Mobile apps are everywhere, from traditional fields like commerce to the novel industries such as the Internet of Things. However, for a truly global reach, the application also has to be designed with a multilingual audience in mind. And, believe it or not, there’s more to it than finding the right translators for the job. From planning ahead to making your users’ voices heard, here’s what can be done to create a multi-market product.
The Importance of Being Multilingual
One of the defining features of the mobile app market is its global reach. According to the latest data, the number of app downloads worldwide keeps growing across all regions, with non-English-speaking countries coming to the fore. Here are main reasons why localization is crucial in creating a successful app:
- Streamlined access to new markets
- Diversified userbase
- Stronger user engagement
- Positive user experience
- Increased revenue
As can be seen, skipping localization means letting go of a lucrative chunk of the market. With that in mind, here are some important things to consider when you set out to develop a multilingual application.
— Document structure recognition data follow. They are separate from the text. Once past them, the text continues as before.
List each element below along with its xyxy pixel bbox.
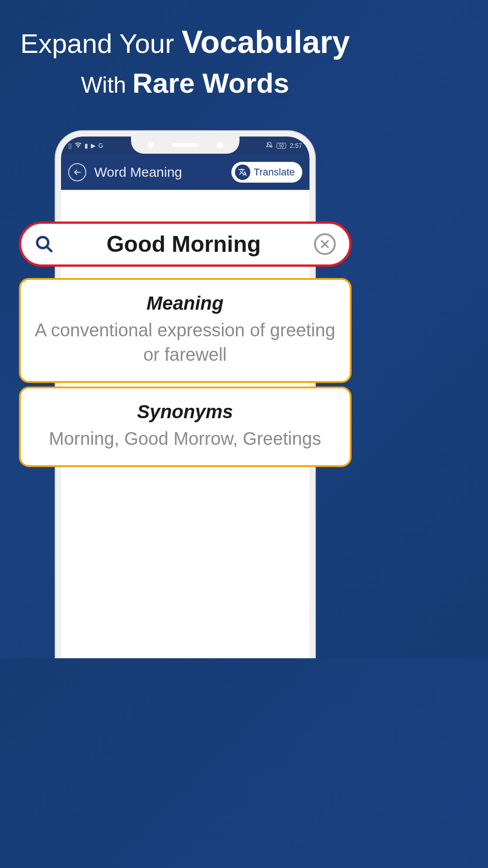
- back-button[interactable]: [68, 163, 86, 181]
- meaning-title: Meaning: [34, 292, 336, 314]
- search-bar[interactable]: Good Morning: [19, 222, 352, 267]
- google-icon: G: [99, 142, 103, 149]
- translate-label: Translate: [254, 166, 295, 178]
- synonyms-title: Synonyms: [34, 401, 336, 423]
- arrow-left-icon: [73, 168, 82, 177]
- page-title: Word Meaning: [94, 165, 223, 180]
- synonyms-text: Morning, Good Morrow, Greetings: [34, 426, 336, 451]
- headline-bold-1: Vocabulary: [182, 24, 350, 60]
- app-bar: Word Meaning Translate: [61, 155, 310, 190]
- headline-bold-2: Rare Words: [132, 67, 289, 99]
- phone-notch: [131, 137, 239, 154]
- mute-icon: [266, 142, 273, 150]
- status-time: 2:57: [290, 142, 302, 149]
- headline-text-2: With: [81, 72, 126, 98]
- headline-text-1: Expand Your: [20, 28, 174, 59]
- synonyms-card: Synonyms Morning, Good Morrow, Greetings: [19, 387, 352, 467]
- meaning-card: Meaning A conventional expression of gre…: [19, 278, 352, 383]
- promo-headline: Expand Your Vocabulary With Rare Words: [0, 0, 370, 99]
- wifi-icon: [75, 142, 82, 150]
- search-icon: [35, 235, 54, 254]
- meaning-text: A conventional expression of greeting or…: [34, 318, 336, 367]
- svg-line-2: [47, 246, 52, 251]
- search-query: Good Morning: [63, 231, 305, 257]
- translate-icon: [238, 168, 247, 177]
- sim-icon: ▯: [68, 142, 72, 149]
- battery-indicator: 50: [277, 143, 286, 149]
- info-icon: ▮: [84, 142, 88, 149]
- youtube-icon: ▶: [91, 142, 96, 149]
- close-icon: [319, 239, 330, 250]
- clear-search-button[interactable]: [314, 233, 336, 255]
- translate-button[interactable]: Translate: [231, 162, 302, 183]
App development is a multifaceted process with several stages preceding the actual coding. This means that any change introduced midway will have a cascading effect, slowing everything down to a drag. So a logical way to avoid it is to factor in the localization as early as possible. Better yet, you may want to consider laying some groundwork for multilingual functionality even if you don’t plan on having other languages – this way you’ll make the transition easier if you change your mind.
Mind the UI
User experience is everything, especially for the growing audience of millennials. To appeal to this picky demographic, you need to offer a vibrant experience throughout the app, and localization plays a major role in it. Even when the app looks great with the native language, the interface may crumble once the translations are added. Of course, accommodating for every single language is virtually impossible. Still, there are plenty of ways to minimize this effect:
- Set the text width correctly to prevent it from going off-screen
- Don’t specify the number of lines
- Keep layout and content names separate
- Specify the text constraints
You’ll also want tight coordination with the UX team to keep everything consistent while leaving space for variations that inevitably arise during the localization.
Keep the Code Elegant
With machine learning gradually finding its place among the essential developer tools, cluttered and inconsistent code might soon become a thing of the past. Unfortunately, we are not yet there, so you’ll have to keep it clean on your own the old way by:
- Using consistent tagging
- Keeping to the standards
- Uniform treatment of variables
- Leaving comments
Ignoring these general pieces of advice may complicate the translation process tremendously and minimize delays that may arise in the process. This might be a challenge for large projects managed by several teams, so you might want to turn to top development companies to assist with code audit.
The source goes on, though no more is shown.